Colonel Williams was sacked after saying blacks and Hispanics were more likely than whites to be involved in the cocaine and marijuana market.
His sacking will feed a widening debate in New York about racism in law enforcement that echoes the scandal engulfing the Metropolitan Police in London in response to the Lawrence report. Black and Hispanic leaders in the UShave long complained about unfair police harassment of non-whites.
New York, where the force has been credited with a dramatic lowering of crime rates, witnessed large protests early last month after the shooting of Amadou Diallo in the hallway of his apartment building in the Bronx. The officers now under investigation are being asked to explain why they fired 41 shots at Diallo, who apparently was breaking no law and was carrying no weapon.
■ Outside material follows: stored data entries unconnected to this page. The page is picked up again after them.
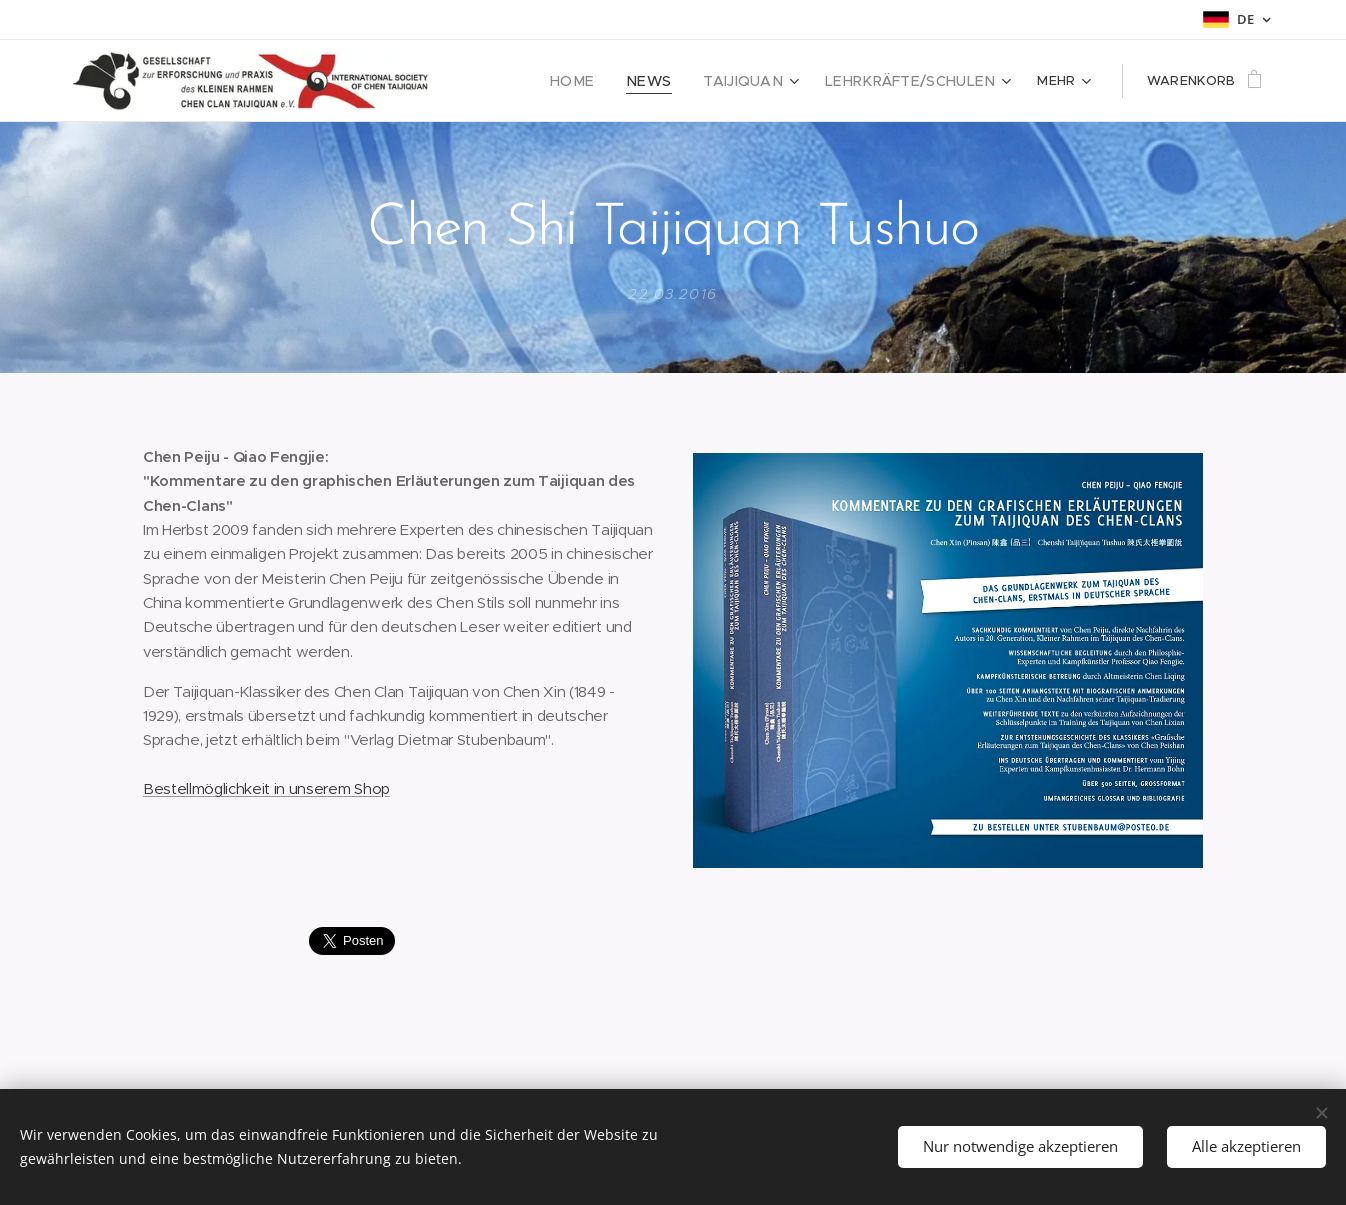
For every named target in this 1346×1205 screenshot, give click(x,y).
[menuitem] (605, 81)
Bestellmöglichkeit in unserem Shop (266, 787)
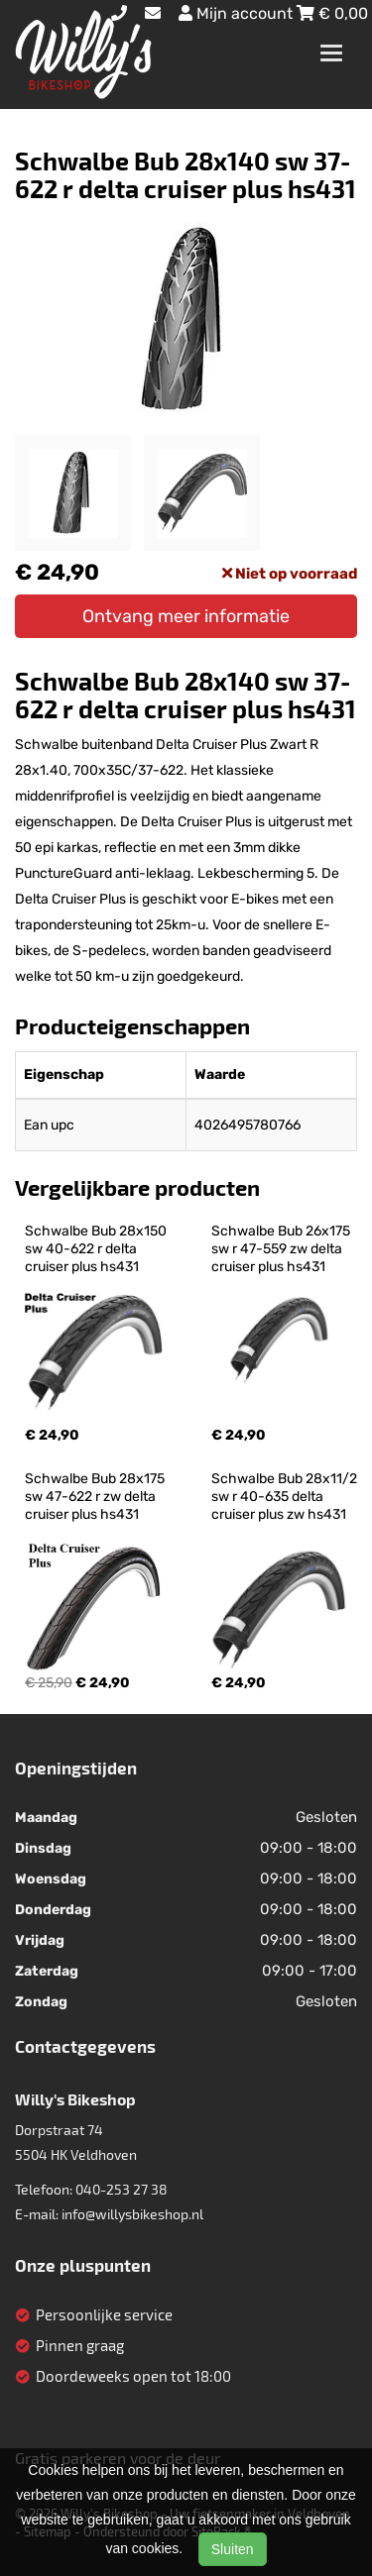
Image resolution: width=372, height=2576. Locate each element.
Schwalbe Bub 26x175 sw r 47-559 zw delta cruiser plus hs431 (282, 1249)
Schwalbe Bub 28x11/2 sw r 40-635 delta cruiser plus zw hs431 (285, 1496)
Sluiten (232, 2549)
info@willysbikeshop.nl (132, 2213)
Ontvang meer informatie (186, 616)
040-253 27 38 (121, 2189)
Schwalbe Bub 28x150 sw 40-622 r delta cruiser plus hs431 (97, 1249)
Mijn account (238, 13)
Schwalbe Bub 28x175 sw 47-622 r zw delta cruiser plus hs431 (96, 1496)
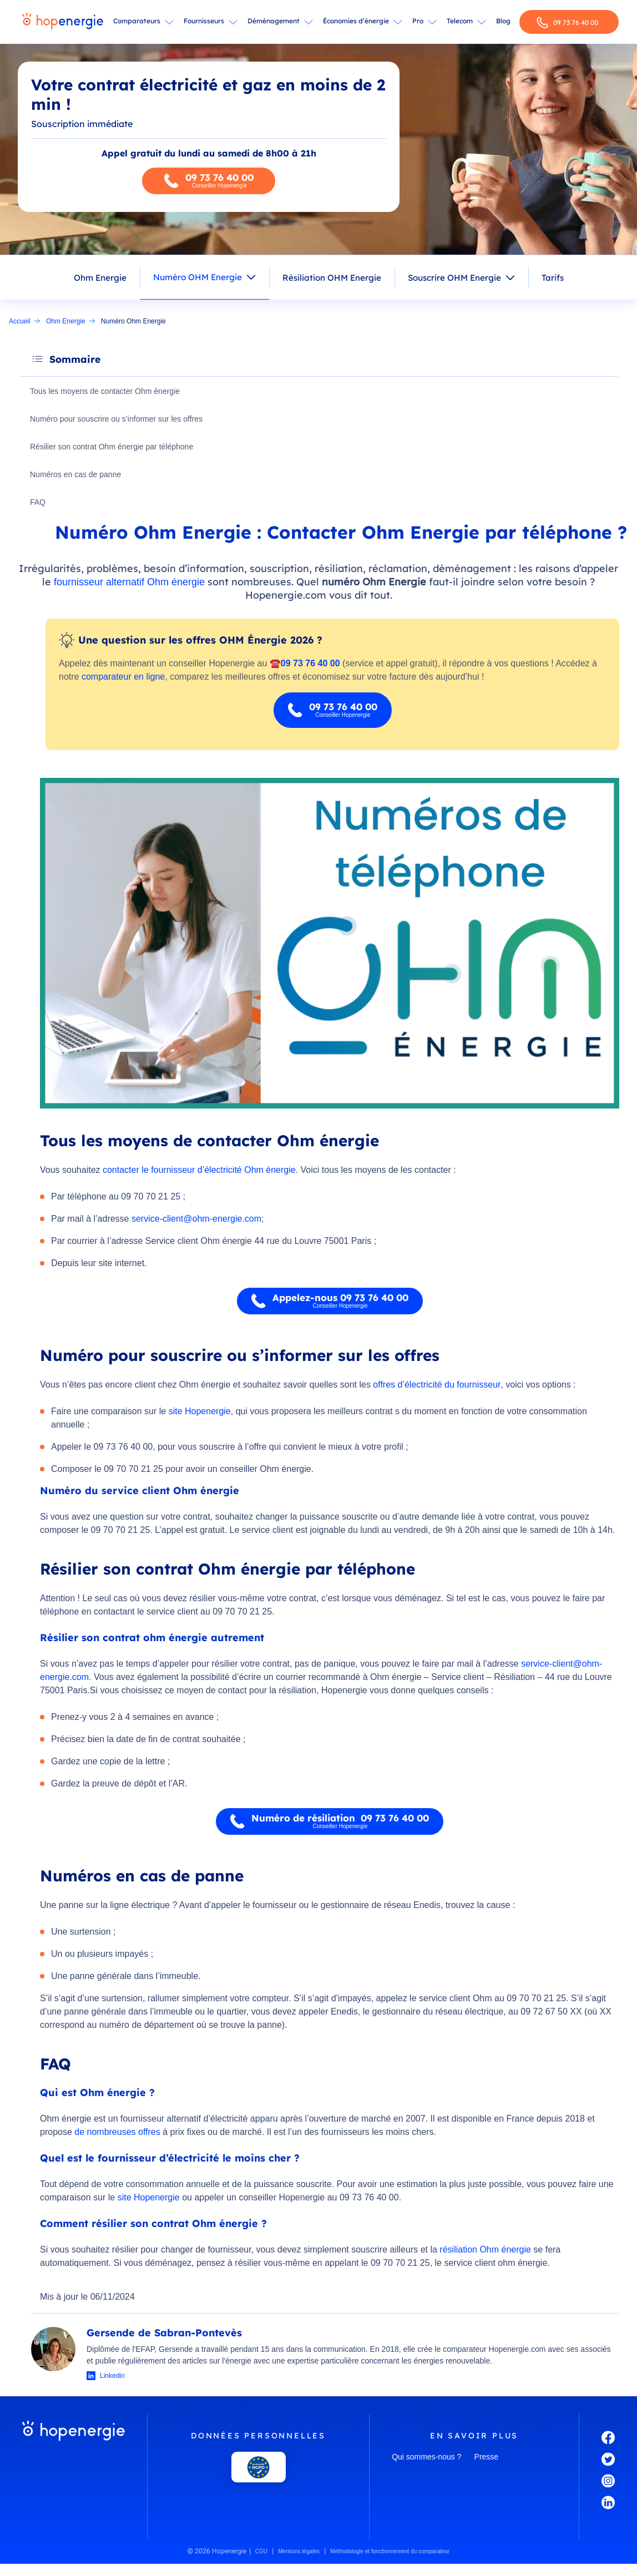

Black leaders in New Jersey had already been calling for the sacking of Colonel Williams, the highest police officer in the state, arguing that he had turned a blind eye to so-called "racial profiling" by state troopers on the interstate highway system.
Condemned as illegal, "profiling" refers to the singling out of non-white drivers by police officers watching for anyone violating traffic laws.
Until last weekend, the police chief enjoyed the support of Governor Whitman. She abandoned him after the publication of an interview he gave to The Star-Ledger newspaper in Newark on Sunday. Remarks that Colonel Williams made in the interview drew an instant and furious response from minority leaders.
"The comments were insensitive and absolutely counter to bolstering confidence in law enforcement," the Governor's spokesman said. "There are vast segments of the New Jersey public whose confidence in the system is weakened."
Speaking to the newspaper, Colonel Williams said it would be naive not to recognise that race is a factor in drug activity in the state. "Two weeks ago, the president of the United States went to Mexico to talk to the president of Mexico about drugs. He didn't go to Ireland. He didn't go to England," Colonel Williams said.
"Today with this drug problem, the drug problem is cocaine or marijuana. It is most likely a minority group that's involved with that," he went on. "They aren't going to ask some Irishman to be part of their gang because they don't trust him."
Black members of the New Jersey assembly have promised hearings into racism in the police force.